MIKE Barker's social comedy of errors updates Oscar Wilde's classic Lady Windermere's Fan from stuffy Victorian London to the glamorous, sun-kissed Amalfi coast during the 30s.
Having made full use of her various wealthy suitors in New York (and been chased out of town by their vengeful wives), money-grabbing socialite Mrs Erlynne (Helen Hunt) heads for fashionable southern Italy - playground of the rich and aristocratic.
There, she immediately sets her sights on devoted American newly-weds Robert and Meg Windermere (Mark Umbers, Scarlett Johansson).
He is handsome and in charge of the couple's finances, therefore ripe for the picking; she is prim, strait-laced and painfully naive to the ways of the world.
Local gossips are soon in a froth of excitement at the news of Mrs Erlynne's supposed affair with Robert.
Mr Windermere is spotted with Mrs Erlynne in intimate circumstances and secretly writes cheques to finance her extravagant lifestyle.
Dapper and flirtatious Lord Darlington (Stephen Campbell Moore), who has held a torch for Meg, exploits the scurrilous situation to pursue the young wife for himself.
She rebuffs his advances, unaware of the storm brewing in her marital teacup but soon becomes suspicious about her husband's behaviour.

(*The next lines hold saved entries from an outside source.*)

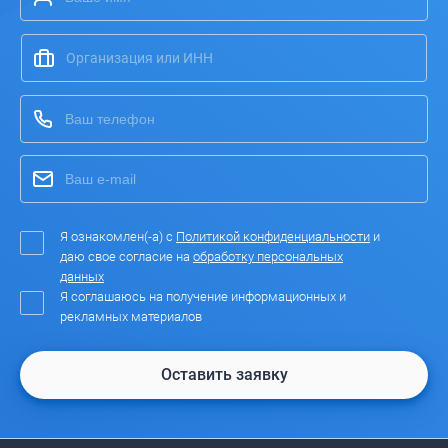
Я ознакомлен(-а) с
Политикой конфиденциальности
и
даю свое согласие на
обработку персональных
данных
Я соглашаюсь на получение информационных и
рекламных материалов
Оставить заявку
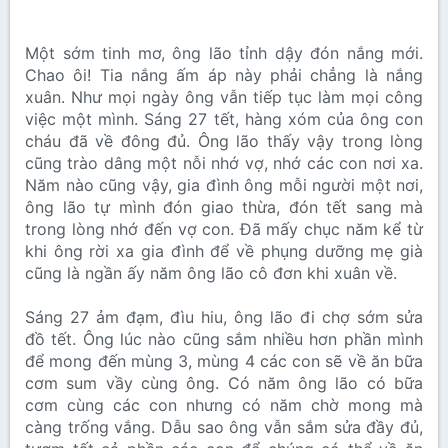
Một sớm tinh mơ, ông lão tỉnh dậy đón nắng mới.
Chao ôi! Tia nắng ấm áp này phải chẳng là nắng
xuân. Như mọi ngày ông vẫn tiếp tục làm mọi công
việc một mình. Sáng 27 tết, hàng xóm của ông con
cháu đã về đông đủ. Ông lão thấy vậy trong lòng
cũng trào dâng một nỗi nhớ vợ, nhớ các con nơi xa.
Năm nào cũng vậy, gia đình ông mỗi người một nơi,
ông lão tự mình đón giao thừa, đón tết sang mà
trong lòng nhớ đến vợ con. Đã mấy chục năm kể từ
khi ông rời xa gia đình để về phụng dưỡng mẹ già
cũng là ngần ấy năm ông lão cô đơn khi xuân về.
Sáng 27 ảm đạm, đìu hiu, ông lão đi chợ sớm sửa
đồ tết. Ông lúc nào cũng sắm nhiều hơn phần mình
để mong đến mùng 3, mùng 4 các con sẽ về ăn bữa
cơm sum vầy cùng ông. Có năm ông lão có bữa
cơm cùng các con nhưng có năm chờ mong mà
càng trống vắng. Dẫu sao ông vẫn sắm sửa đầy đủ,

Meanwhile, ageing millionaire bachelor Tuppy (Tom Wilkinson) becomes besotted with Mrs Erlynne, to the amusement of the locals.
He doesn't care about the woman's scarlet reputation: he accepts and adores her for what he sees.
Simmering tensions come to a boil at Meg's 21st birthday party where Meg finally accepts Robert's infidelity and succumbs to the predatory Lord Darlington.
However, there is more to Mrs Erlynne than meets the eye.
A Good Woman (the original title of Wilde's play) makes glorious use of its breathtaking European locations, accentuated by the period detail recreated by production designer Ben Scott and costume designer John Bloomfield.
Screenwriter Howard Himelstein remains relatively faithful to the original but opens out the play considerably, giving the piece a more international flavour by making the central characters American.
Wilde's oft-quoted witticisms - "We are all in the gutter but some of us are looking at the stars" - sit more comfortably with the British actors, especially Wilkinson who brings a lovely warmth and charm to his hopeless romantic.
Hunt and Johansson are colder and more reserved in comparison but this works to the film's advantage in the closing scenes when dark family secrets are revealed.